Task directions:
Set down exactly the lines from the one containing "Découvrez nos options" to the final line of the records below, with every picture omitted.

Saved entries

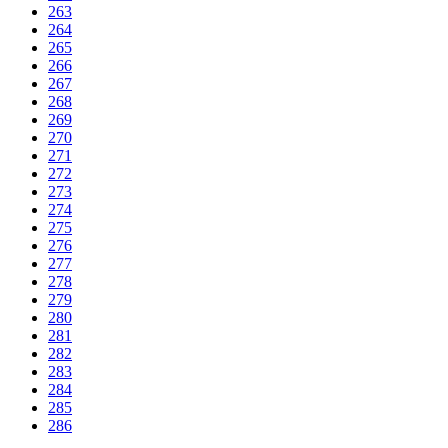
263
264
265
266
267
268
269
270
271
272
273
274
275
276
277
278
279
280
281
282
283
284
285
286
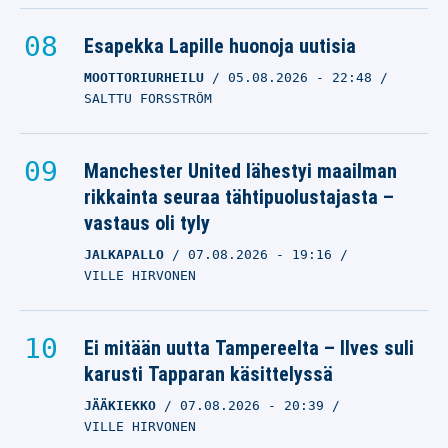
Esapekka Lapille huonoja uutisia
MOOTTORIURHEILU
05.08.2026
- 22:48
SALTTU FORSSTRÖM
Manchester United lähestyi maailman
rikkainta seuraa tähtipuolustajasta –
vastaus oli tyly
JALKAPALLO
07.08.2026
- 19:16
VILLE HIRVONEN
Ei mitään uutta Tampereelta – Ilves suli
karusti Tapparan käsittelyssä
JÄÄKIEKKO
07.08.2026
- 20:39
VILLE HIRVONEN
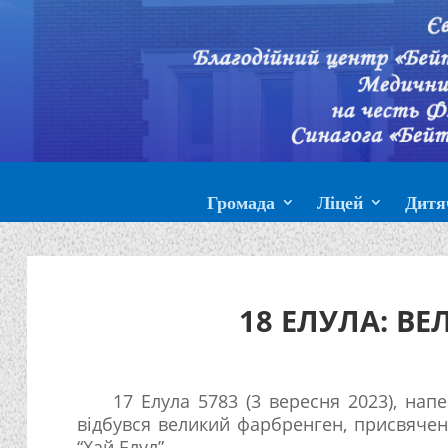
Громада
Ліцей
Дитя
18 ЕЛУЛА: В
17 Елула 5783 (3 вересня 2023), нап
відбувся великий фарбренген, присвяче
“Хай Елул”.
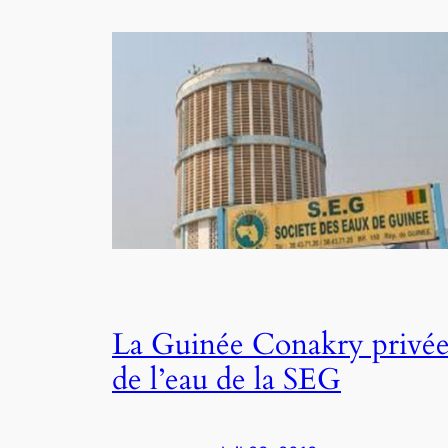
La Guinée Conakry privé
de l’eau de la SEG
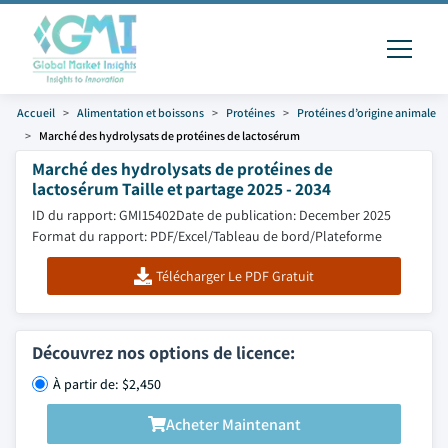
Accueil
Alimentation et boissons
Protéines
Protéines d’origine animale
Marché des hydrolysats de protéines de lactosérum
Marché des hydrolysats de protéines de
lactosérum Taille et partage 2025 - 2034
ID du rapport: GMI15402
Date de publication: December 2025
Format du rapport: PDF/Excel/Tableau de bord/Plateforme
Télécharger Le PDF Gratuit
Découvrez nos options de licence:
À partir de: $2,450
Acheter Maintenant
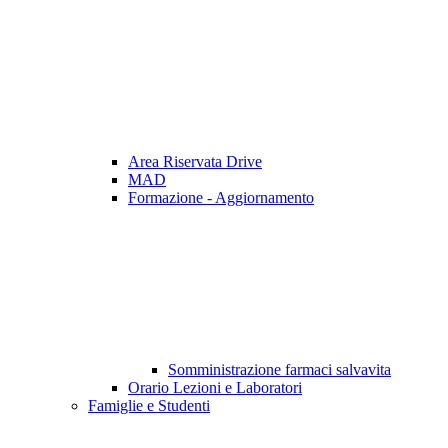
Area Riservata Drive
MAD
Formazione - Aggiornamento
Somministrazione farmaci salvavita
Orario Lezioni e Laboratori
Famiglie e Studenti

Reply to the task:
Découvrez nos options de licence:
À partir de: $2,450
Acheter Maintenant
Area Riservata Drive
MAD
Formazione - Aggiornamento
Somministrazione farmaci salvavita
Orario Lezioni e Laboratori
Famiglie e Studenti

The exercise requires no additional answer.